**Task instructions:** Omit the pictures and output exactly the lines from the start of the entries through the line containing "que conforman el".

* * * * * * *

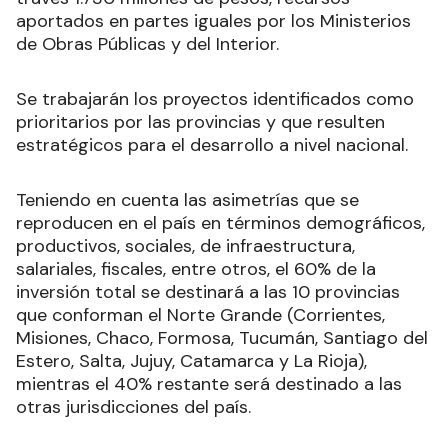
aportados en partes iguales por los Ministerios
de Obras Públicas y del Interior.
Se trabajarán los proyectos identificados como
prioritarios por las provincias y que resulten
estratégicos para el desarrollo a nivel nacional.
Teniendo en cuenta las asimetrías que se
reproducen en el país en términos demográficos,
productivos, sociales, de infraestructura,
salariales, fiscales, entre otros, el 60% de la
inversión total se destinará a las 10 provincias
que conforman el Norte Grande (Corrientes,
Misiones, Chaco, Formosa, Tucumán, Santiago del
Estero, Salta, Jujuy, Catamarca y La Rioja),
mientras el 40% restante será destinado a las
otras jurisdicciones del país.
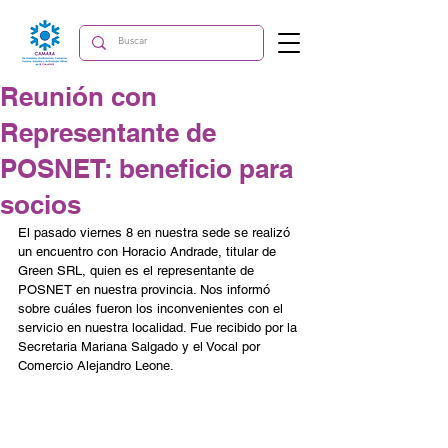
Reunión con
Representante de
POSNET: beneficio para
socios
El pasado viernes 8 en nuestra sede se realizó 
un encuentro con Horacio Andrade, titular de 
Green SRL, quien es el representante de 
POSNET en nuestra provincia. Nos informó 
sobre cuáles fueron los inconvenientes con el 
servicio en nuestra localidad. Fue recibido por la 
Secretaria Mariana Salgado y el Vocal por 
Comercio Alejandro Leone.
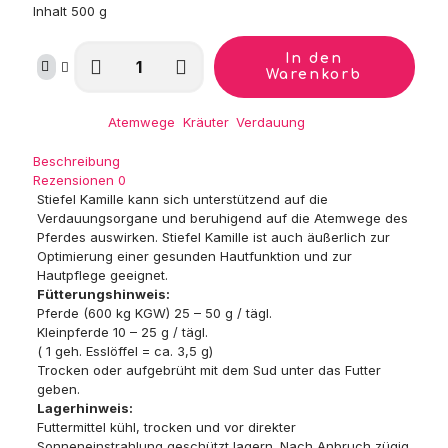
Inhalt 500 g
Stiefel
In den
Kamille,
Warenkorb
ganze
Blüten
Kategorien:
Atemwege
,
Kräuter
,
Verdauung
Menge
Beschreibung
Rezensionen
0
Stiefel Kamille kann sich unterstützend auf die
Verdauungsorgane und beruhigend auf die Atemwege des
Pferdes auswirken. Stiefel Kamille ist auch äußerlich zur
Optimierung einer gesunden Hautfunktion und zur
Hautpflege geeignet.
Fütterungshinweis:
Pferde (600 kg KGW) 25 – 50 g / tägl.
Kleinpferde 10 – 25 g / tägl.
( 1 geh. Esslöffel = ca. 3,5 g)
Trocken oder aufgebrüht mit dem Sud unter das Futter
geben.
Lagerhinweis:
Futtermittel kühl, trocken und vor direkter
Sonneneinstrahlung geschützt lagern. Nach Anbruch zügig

* * * * * * *

**Solution to this exercise:**
aportados en partes iguales por los Ministerios
de Obras Públicas y del Interior.
Se trabajarán los proyectos identificados como
prioritarios por las provincias y que resulten
estratégicos para el desarrollo a nivel nacional.
Teniendo en cuenta las asimetrías que se
reproducen en el país en términos demográficos,
productivos, sociales, de infraestructura,
salariales, fiscales, entre otros, el 60% de la
inversión total se destinará a las 10 provincias
que conforman el Norte Grande (Corrientes,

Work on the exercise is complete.